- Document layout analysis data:
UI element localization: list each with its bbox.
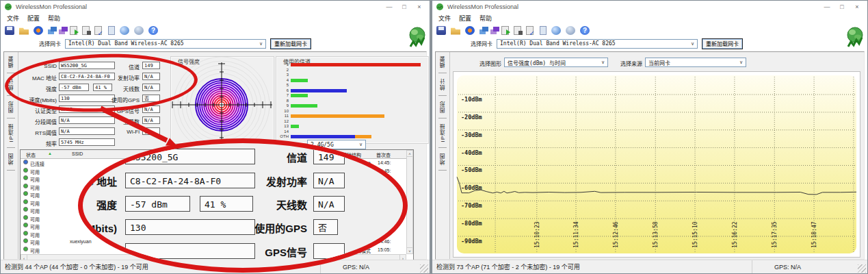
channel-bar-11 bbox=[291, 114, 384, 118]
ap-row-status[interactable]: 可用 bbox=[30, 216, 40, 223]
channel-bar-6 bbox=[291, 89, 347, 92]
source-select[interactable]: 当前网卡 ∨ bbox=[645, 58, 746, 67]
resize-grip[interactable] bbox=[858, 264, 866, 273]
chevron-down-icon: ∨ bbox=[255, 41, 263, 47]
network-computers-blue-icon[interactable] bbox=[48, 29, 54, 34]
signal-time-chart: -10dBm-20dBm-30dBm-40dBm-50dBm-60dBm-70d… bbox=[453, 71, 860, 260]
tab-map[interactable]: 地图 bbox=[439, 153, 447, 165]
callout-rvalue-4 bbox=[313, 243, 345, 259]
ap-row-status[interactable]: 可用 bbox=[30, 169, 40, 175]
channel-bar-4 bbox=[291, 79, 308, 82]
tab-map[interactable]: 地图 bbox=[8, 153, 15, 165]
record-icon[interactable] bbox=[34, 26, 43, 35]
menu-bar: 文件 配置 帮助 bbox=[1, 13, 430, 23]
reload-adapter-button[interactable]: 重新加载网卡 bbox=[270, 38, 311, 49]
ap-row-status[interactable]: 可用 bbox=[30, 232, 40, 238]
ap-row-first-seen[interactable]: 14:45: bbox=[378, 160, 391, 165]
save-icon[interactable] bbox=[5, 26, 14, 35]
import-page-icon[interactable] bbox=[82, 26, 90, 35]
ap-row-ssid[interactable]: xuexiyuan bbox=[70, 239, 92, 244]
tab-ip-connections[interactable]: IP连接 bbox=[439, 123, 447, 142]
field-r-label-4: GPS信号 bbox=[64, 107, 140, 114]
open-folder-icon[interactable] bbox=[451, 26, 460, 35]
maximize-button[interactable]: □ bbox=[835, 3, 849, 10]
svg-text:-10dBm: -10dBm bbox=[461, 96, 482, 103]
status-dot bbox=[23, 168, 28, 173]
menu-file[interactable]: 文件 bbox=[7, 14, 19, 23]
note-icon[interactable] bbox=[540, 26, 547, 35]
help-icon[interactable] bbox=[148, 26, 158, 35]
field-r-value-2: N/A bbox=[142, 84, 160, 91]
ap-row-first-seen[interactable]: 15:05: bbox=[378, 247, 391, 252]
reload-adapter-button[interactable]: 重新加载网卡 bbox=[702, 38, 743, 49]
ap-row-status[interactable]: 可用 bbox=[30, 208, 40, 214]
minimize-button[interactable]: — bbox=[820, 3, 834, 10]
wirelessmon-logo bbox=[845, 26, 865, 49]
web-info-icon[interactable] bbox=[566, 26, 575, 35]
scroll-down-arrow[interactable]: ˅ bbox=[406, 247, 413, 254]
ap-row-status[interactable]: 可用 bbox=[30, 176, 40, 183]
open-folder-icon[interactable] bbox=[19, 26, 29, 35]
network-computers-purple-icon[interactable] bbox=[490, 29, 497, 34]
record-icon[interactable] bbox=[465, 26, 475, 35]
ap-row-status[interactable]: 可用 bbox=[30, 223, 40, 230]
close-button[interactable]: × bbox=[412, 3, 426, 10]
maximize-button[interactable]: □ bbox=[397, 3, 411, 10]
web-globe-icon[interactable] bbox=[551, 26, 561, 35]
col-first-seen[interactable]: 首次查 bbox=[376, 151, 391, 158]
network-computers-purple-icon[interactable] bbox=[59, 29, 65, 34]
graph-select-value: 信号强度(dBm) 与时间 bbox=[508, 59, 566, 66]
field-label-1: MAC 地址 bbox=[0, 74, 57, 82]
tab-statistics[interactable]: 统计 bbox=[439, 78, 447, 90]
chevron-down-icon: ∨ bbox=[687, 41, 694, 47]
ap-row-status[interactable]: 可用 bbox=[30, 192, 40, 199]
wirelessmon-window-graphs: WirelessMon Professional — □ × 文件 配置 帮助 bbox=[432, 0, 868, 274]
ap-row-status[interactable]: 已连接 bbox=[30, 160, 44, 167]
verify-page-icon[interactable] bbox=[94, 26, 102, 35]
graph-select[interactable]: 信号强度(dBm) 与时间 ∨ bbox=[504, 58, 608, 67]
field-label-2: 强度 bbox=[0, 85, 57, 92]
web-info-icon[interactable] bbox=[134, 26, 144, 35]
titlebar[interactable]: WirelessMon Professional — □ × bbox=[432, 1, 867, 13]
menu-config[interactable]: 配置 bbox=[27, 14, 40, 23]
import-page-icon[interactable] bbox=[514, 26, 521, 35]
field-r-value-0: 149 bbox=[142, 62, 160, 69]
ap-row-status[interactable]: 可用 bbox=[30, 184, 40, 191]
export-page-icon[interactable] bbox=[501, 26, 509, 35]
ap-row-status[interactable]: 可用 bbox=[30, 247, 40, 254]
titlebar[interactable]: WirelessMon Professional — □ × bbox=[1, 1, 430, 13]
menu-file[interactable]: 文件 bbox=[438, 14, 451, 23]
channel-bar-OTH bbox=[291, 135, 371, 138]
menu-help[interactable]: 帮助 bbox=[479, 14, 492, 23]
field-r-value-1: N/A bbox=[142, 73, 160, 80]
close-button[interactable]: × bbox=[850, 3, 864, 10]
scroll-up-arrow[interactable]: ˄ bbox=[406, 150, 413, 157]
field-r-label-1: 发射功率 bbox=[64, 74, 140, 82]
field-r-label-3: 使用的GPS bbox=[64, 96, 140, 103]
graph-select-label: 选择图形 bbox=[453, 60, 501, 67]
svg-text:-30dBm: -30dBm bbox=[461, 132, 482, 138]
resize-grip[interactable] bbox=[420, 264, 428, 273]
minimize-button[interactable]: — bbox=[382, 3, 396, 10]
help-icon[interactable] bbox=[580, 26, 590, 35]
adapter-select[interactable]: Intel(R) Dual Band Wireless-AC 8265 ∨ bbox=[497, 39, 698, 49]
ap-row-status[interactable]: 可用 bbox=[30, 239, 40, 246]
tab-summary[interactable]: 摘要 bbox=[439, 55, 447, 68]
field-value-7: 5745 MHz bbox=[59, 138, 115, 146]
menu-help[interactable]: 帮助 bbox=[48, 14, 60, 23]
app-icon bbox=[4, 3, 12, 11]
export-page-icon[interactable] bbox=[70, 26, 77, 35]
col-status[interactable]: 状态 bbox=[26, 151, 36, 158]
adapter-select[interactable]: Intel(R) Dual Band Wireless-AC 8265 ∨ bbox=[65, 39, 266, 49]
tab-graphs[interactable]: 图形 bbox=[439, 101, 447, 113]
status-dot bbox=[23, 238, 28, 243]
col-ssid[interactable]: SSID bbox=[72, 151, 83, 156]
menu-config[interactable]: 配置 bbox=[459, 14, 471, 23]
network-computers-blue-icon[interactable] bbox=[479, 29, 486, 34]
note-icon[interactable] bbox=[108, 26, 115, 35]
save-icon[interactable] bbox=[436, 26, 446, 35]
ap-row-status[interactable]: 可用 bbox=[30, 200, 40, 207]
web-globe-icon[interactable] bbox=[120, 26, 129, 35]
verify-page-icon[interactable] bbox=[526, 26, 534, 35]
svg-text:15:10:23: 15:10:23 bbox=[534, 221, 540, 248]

- What you have to do:
Only a number should come back: the count of lines above that include "resize".

- Written answer:
2